Preferably, the dummy pads 220 f are provided with a cupric oxide coating formed on the surface thereof. The cupric oxide coating 220 a is preferably formed by the method of anodic oxidation: (A) Areas on the flexible film substrate at which it is undesired to form a cupric oxide coating are protected by tapes, e.g., the chip connection pads 220 c , the solder pads 220 d , and conductive traces 220 e ; (B) The flexible film substrate with protective tapes is electrolyzed as the anode in an alkaline solution such as sodium hydroxide electrolytic solution, thereby forming a cupric oxide coating on the surface of the flexible film substrate without protection of tapes. The principal crystal structure of the cupric oxide coating layer is composed of acicular crystals which are black in color and densely packed; hence, the cupric oxide coating has a rough appearance with a color of black. Alternatively, the cupric oxide coating on the dummy pads according to the present invention can be formed by the method of chemical oxidation: the step (A) is identical to the method described above; (B′) The flexible film substrate with protective tapes is immersed in a chemical oxidation solution (such as water solution of 3% sodium chloride, 1% sodium hydroxide and 1% sodium phosphate by weight) and heated at 85° C.

According to one aspect of the present invention, since at least a dummy pad is disposed centrally on the chip attaching area of the flexible film substrate, the central part of the chip attaching area of the substrate has a better rigidity and strength to resist external forces. Further, since the dummy pads of the present invention are evenly distributed on the central part of the chip attaching area, the central part of the chip attaching area has a CTE substantially equal to other part thereof thereby reducing the stress due to CTE mismatch therebetween. Thus, the flexible film substrate in accordance with the present invention greatly reduces the problems of die cracking or delamination.
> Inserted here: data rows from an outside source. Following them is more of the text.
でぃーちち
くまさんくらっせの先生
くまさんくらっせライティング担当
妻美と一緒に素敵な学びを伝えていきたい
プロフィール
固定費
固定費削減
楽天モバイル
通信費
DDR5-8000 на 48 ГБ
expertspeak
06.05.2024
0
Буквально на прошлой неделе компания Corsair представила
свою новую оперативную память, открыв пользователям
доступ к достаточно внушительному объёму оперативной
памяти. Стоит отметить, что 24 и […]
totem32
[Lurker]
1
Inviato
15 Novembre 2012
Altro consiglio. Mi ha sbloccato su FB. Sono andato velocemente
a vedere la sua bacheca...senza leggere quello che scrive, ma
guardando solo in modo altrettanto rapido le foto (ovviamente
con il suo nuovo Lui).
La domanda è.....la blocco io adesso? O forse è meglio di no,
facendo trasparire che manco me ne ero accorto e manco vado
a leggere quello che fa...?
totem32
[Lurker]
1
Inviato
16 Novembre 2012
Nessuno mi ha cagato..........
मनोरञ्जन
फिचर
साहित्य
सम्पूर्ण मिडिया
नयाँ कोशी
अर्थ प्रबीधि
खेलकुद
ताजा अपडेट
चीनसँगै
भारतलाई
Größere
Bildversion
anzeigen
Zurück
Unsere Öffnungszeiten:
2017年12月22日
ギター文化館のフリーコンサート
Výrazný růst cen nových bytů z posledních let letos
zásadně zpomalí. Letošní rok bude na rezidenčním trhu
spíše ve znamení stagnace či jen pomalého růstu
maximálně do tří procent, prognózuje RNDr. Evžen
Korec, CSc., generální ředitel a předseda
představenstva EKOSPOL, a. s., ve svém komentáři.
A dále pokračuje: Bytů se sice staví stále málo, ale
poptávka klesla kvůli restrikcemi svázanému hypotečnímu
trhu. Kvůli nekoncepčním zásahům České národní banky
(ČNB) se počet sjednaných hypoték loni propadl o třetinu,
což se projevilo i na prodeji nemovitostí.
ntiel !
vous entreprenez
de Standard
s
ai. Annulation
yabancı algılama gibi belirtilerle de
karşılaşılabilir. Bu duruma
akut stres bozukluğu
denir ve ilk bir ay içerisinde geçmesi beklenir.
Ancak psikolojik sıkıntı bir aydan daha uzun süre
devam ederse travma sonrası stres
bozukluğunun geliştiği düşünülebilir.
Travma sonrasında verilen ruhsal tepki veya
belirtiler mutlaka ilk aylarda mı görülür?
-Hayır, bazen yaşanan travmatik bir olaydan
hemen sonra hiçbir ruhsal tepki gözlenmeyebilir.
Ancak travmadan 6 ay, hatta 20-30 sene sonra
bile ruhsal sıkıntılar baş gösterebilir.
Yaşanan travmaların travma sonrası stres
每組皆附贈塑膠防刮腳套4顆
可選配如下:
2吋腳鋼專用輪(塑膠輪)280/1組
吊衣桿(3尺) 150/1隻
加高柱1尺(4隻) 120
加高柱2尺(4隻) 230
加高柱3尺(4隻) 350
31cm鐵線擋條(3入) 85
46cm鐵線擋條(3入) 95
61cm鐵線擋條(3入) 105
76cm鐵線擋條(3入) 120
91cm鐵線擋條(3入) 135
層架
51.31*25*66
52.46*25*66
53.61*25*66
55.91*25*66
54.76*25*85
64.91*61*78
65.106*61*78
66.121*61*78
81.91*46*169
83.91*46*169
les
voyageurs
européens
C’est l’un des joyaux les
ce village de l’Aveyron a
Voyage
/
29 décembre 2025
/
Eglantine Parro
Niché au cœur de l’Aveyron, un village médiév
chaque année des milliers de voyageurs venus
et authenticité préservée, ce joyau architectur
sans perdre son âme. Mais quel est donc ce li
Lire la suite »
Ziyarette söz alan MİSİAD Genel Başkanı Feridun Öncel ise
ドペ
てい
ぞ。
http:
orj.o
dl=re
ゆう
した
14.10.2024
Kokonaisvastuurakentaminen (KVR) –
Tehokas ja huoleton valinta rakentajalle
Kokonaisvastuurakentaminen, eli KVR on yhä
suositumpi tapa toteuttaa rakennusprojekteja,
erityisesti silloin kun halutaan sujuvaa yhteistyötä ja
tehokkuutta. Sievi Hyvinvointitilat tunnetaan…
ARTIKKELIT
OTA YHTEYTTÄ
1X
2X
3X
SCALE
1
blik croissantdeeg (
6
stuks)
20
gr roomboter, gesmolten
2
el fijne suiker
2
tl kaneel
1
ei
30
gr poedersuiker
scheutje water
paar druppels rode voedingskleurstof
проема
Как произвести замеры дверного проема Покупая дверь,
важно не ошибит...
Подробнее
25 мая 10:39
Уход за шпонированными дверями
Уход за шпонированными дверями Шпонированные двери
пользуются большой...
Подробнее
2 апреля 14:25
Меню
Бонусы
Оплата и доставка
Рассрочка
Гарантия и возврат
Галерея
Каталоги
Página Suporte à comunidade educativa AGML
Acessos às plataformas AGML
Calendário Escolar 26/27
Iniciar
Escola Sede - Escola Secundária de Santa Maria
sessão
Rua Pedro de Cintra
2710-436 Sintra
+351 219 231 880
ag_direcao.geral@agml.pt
According to another aspect of the present invention, since the cupric oxide coating on the surface of the dummy pads is composed of acicular crystals which are black in color and densely packed, the gaps among the acicular crystals will be filled by the nonconductive adhesive (e.g., epoxy resin) employed in the die attaching process. After curing, the nonconductive adhesive will provide mechanical interlock mechanism to enhance the adhesion between the cupric oxide coating and the nonconductive adhesive, thereby reducing the occurrence of delamination between the flexible film substrate and the nonconductive adhesive.

Although the invention has been explained in relation to its preferred embodiment, it is to be understood that many other possible modifications and variations can be made without departing from the spirit and scope of the invention as hereinafter claimed.

Claims

1. A method for manufacturing a flexible film substrate comprising the steps of:providing a flexible film having opposing upper and lower surfaces, the upper surface of the flexible film has a chip attaching area adapted for supporting a semiconductor chip; forming a plurality of through-holes in the flexible film; laminating a metal layer on the upper surface of the flexible film; and etching the metal layer to form a plurality of solder pads, chip connection pads, conductive traces, and at least a dummy pad, wherein the solder pads are disposed corresponding to the through-holes and electrically connected to the chip connection pads through the conductive traces, and the dummy pad is disposed centrally on the chip attaching area.

2. The method as claimed in claim 1, wherein the flexible film is made of polyimide.

3. The method as claimed in claim 1, wherein the metal layer is a copper foil.

4. The method as claimed in claim 3, further comprising a step of forming a cupric oxide coating on the surface of the dummy pad.

5. The method as claimed in claim 4, wherein the cupric oxide coating is formed by means of anodic oxidation.

6. The method as claimed in claim 4, wherein the cupric oxide coating is formed by means of chemical oxidation.